En el informe diario a la prensa del viernes 2 de agosto, la vocera del Ministerio del Exterior, Hua Chunying, advirtió que el anuncio sobre aranceles “es una seria transgresión al consenso al que llegaron los Presidentes de China y de Estados Unidos en Osaka, y va en contra de la dirección correcta. No ayudará a resolver los problemas. China deplora y se opone con firmeza a ello. Si Estados Unidos en efecto imponer más aranceles, China tendrá que tomar medidas compensatorias para defender sus intereses básicos y el interés fundamental del pueblo chino. Estados Unidos será responsable de todas las consecuencias que resulten”.

La escalada en las fricciones comerciales y la imposición de más aranceles, “no satisface a los intereses del pueblo chino, ni del pueblo estadounidense ni del mundo entero”, declaró Hua, y señaló que esas acciones tendrán un impacto negativo en la economía mundial. “China piensa que no hay ningún ganador en una guerra comercial. No queremos una guerra comercial, pero no tenemos miedo de pelearla. China no acepta ninguna presión, amenaza ni chantaje. En cuestiones importantes de principios, no cederemos ni siquiera un tantito”, agregó. Asimismo, expresó la esperanza de que Estados Unidos “pierda toda ilusión, corrija sus errores y regrese al camino correcto de resolver las diferencias mediante la consulta sobre la base de la igualdad y el respeto mutuo”.

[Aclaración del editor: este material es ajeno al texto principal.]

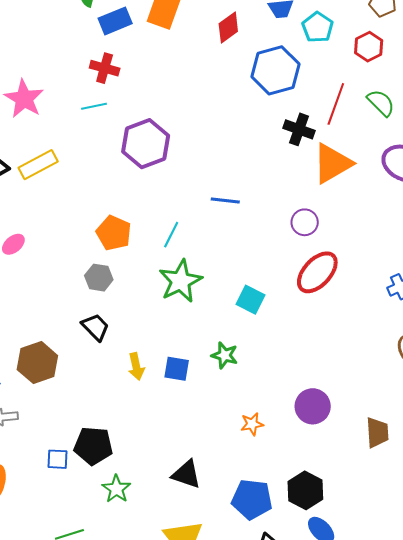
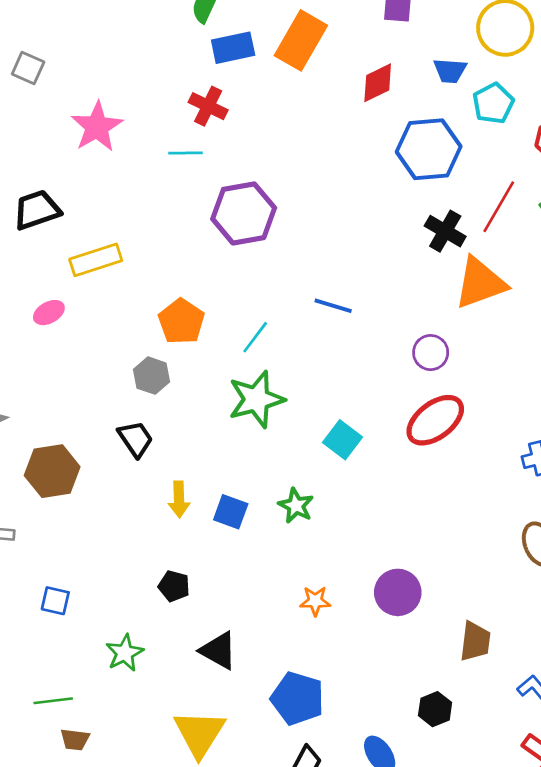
yellow rectangle: (38, 165) -> (96, 260), moved
black pentagon: (93, 446) -> (174, 586), moved, size x0.6
black hexagon: (305, 490) -> (435, 709), moved, size x0.7

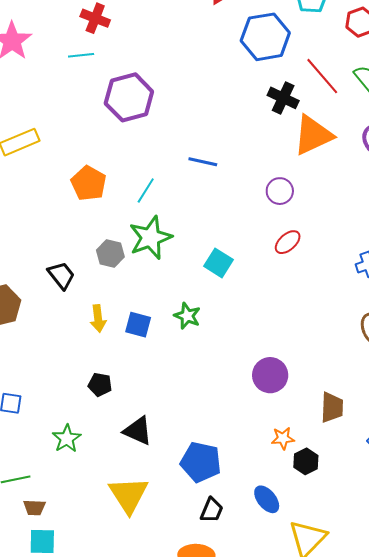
red line: (499, 207) -> (322, 76), turned -66
gray hexagon: (152, 376) -> (110, 253), moved
red ellipse: (435, 420) -> (288, 242), size x0.6
orange star: (315, 601) -> (283, 438), moved

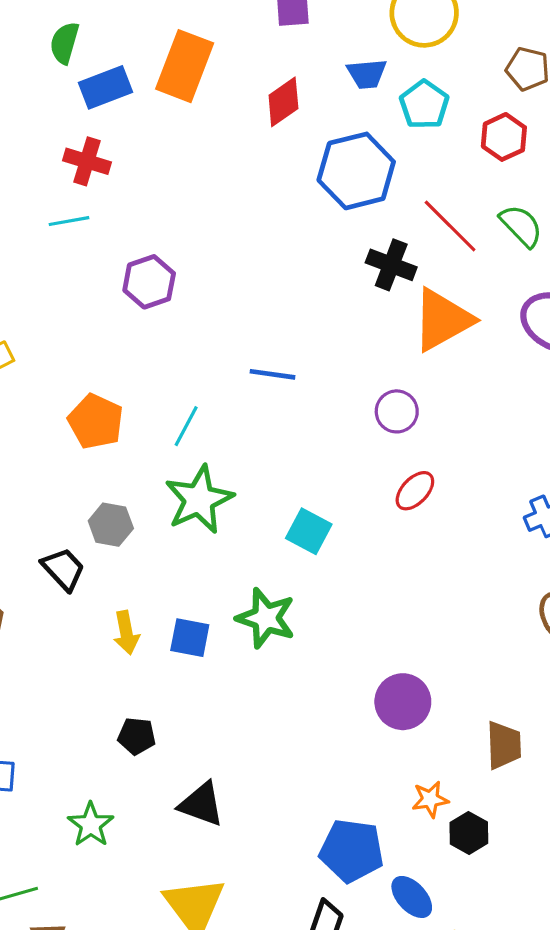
purple hexagon: (129, 97) -> (149, 282), size x0.7
gray hexagon: (110, 253) -> (111, 525), moved
green star: (187, 316) -> (266, 618), size x1.4
blue pentagon: (201, 462) -> (352, 851), moved

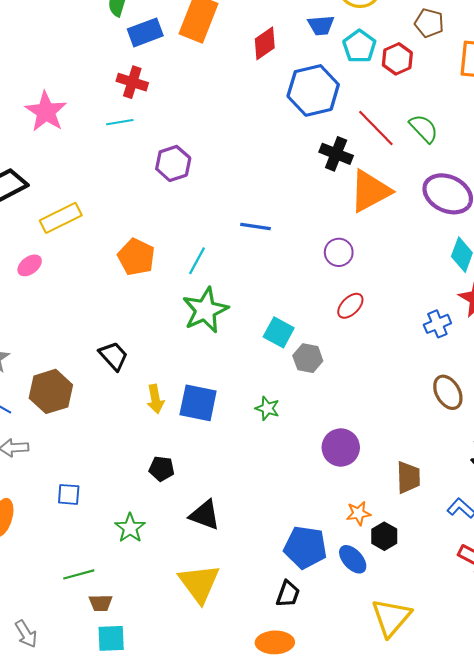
red hexagon: (504, 137) -> (397, 59), moved
gray hexagon: (111, 525) -> (308, 358), moved
green star: (266, 618) -> (267, 408), moved, size x0.6
blue square: (190, 638) -> (198, 403), size x1.4
blue ellipse: (412, 897) -> (353, 559), moved

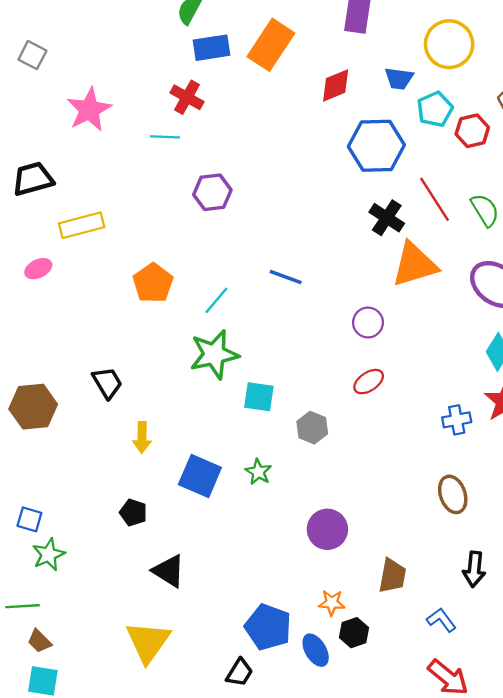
cyan square: (279, 332) -> (259, 397), moved, turned -32
blue square: (198, 403) -> (200, 476), moved
green star: (130, 528) -> (49, 555), moved
brown trapezoid: (101, 603) -> (39, 641), turned 35

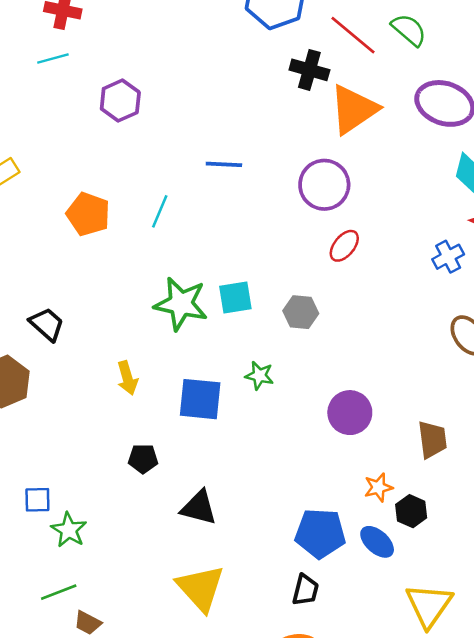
purple circle: (368, 323) -> (324, 185), size x1.5
green star: (214, 354) -> (181, 304), moved, turned -30
black trapezoid: (107, 383) -> (47, 324), moved

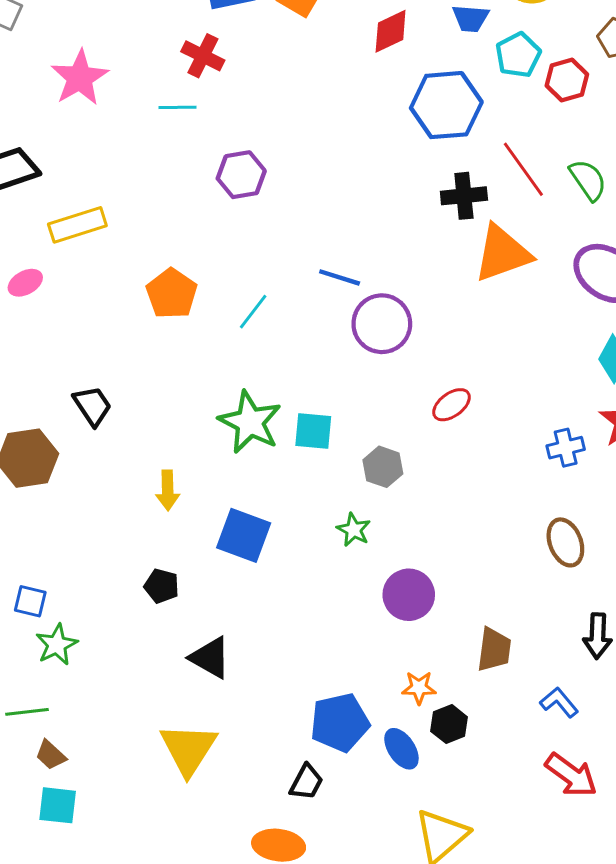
black cross: (309, 70) -> (464, 196), turned -36
purple circle: (324, 185) -> (382, 324), moved
green star: (259, 376) -> (354, 530), moved
blue pentagon: (320, 533) -> (340, 722), turned -30

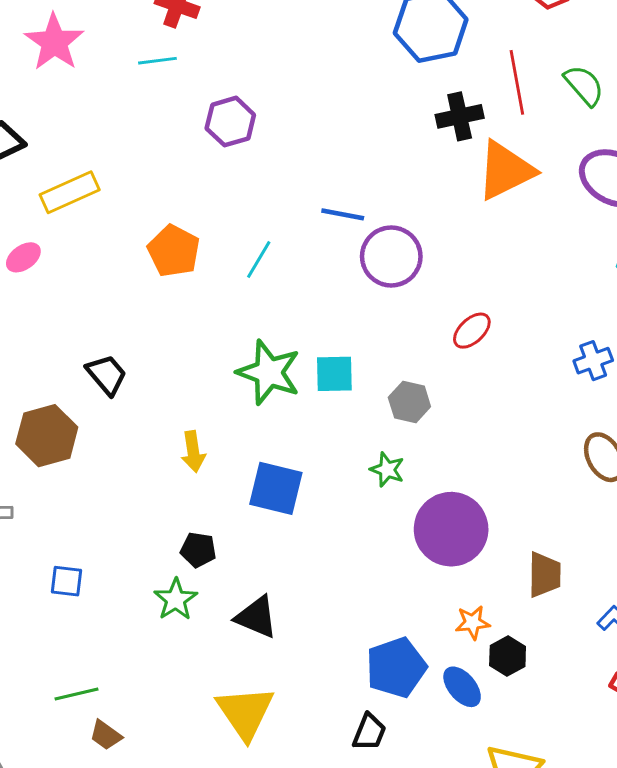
red line: (523, 169) -> (517, 82), turned 32
purple circle: (409, 595) -> (451, 529), size x1.4
green star: (57, 645) -> (176, 599), moved

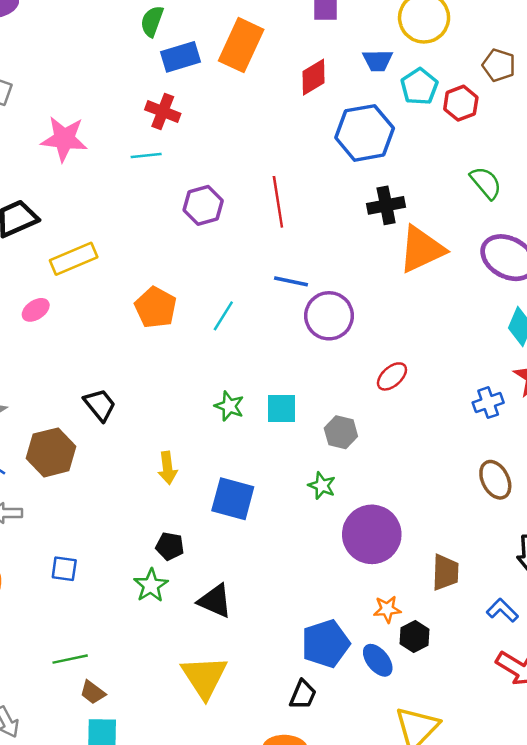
pink star: (54, 42) -> (64, 139), turned -30
red line: (517, 82) -> (278, 202), moved
green star: (269, 372) -> (229, 406), size x0.6

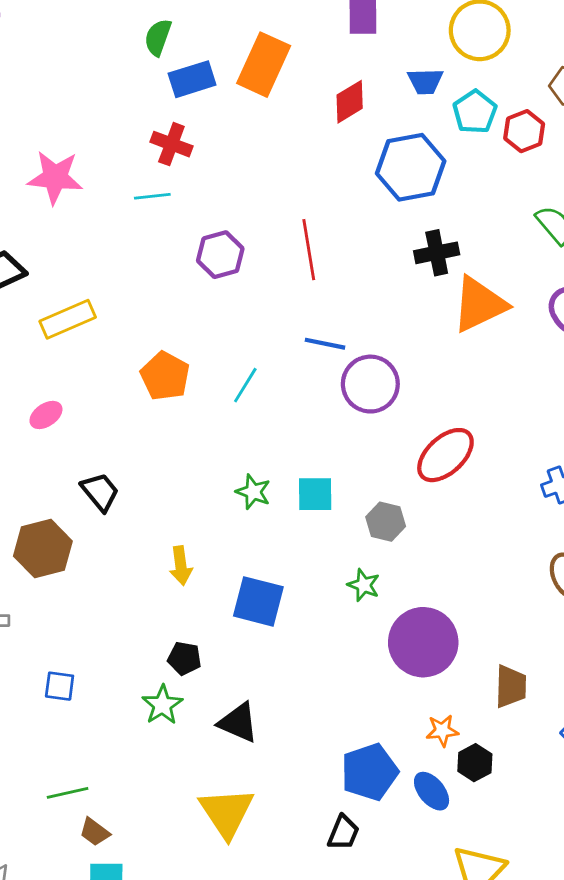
pink ellipse: (36, 310) -> (46, 415), moved
red ellipse: (392, 376) -> (445, 455), size x1.6

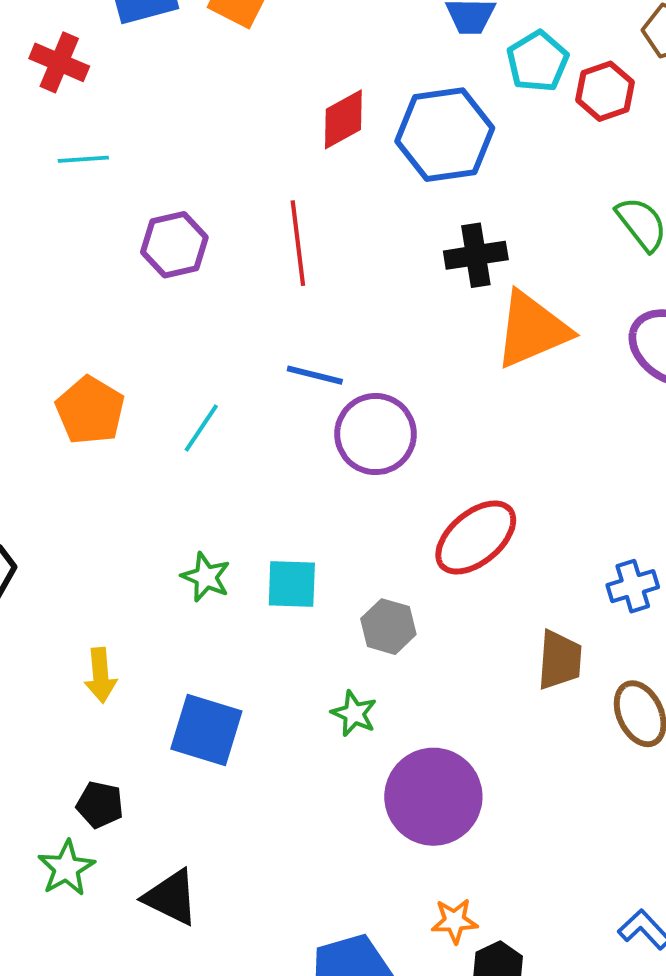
red diamond: (350, 102) -> (343, 119), moved
red cross: (171, 144) -> (59, 62), moved
brown trapezoid: (511, 686) -> (560, 660), moved

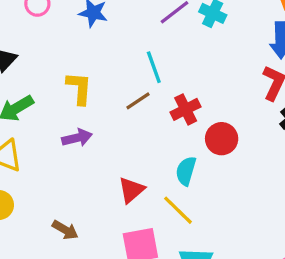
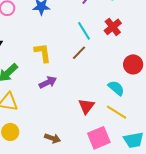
red cross: (186, 109) -> (113, 27), moved
cyan semicircle: (186, 171) -> (116, 88), turned 126

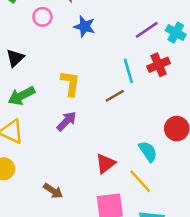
red cross: (113, 27) -> (159, 65), moved
purple arrow: (48, 82) -> (66, 121), turned -36

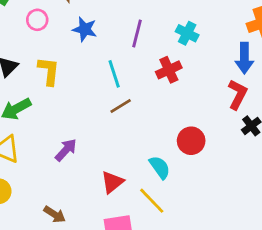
purple line: (147, 30) -> (137, 34), moved, turned -40
cyan line: (128, 71) -> (114, 74), moved
yellow L-shape: (70, 83) -> (49, 71), moved
purple arrow: (66, 121) -> (66, 150), moved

Por su parte, el secretario de Estado de EU, Mike Pompeo, obviamente no recibió el mensaje. Como informó Reuters, en un discurso que dio en Bangkok en una reunión de dirigentes jóvenes de la región, salió con su desvarío de siempre, de que China es culpable de prácticas comerciales desleales, “que socavan la competencia... Hay implicaciones negativas por décadas del mal comportamiento de China”. En una referencia poco disfrazada a la Iniciativa de la Franja y la Ruta, sermoneó a los asistentes con el cuento de que las inversiones estadounidenses “no sirven a un gobierno... No sirven a un partido político, y francamente, tampoco a las ambiciones imperiales de un país. Nosotros no financiamos puentes para cerrar brechas de lealtad. Pregúntense esto, ¿quién fomenta realmente la autosuficiencia y no la dependencia? ¿Inversionistas que trabajan para satisfacer las necesidades de sus consumidores, o quienes les ponen la trampa de la deuda?”.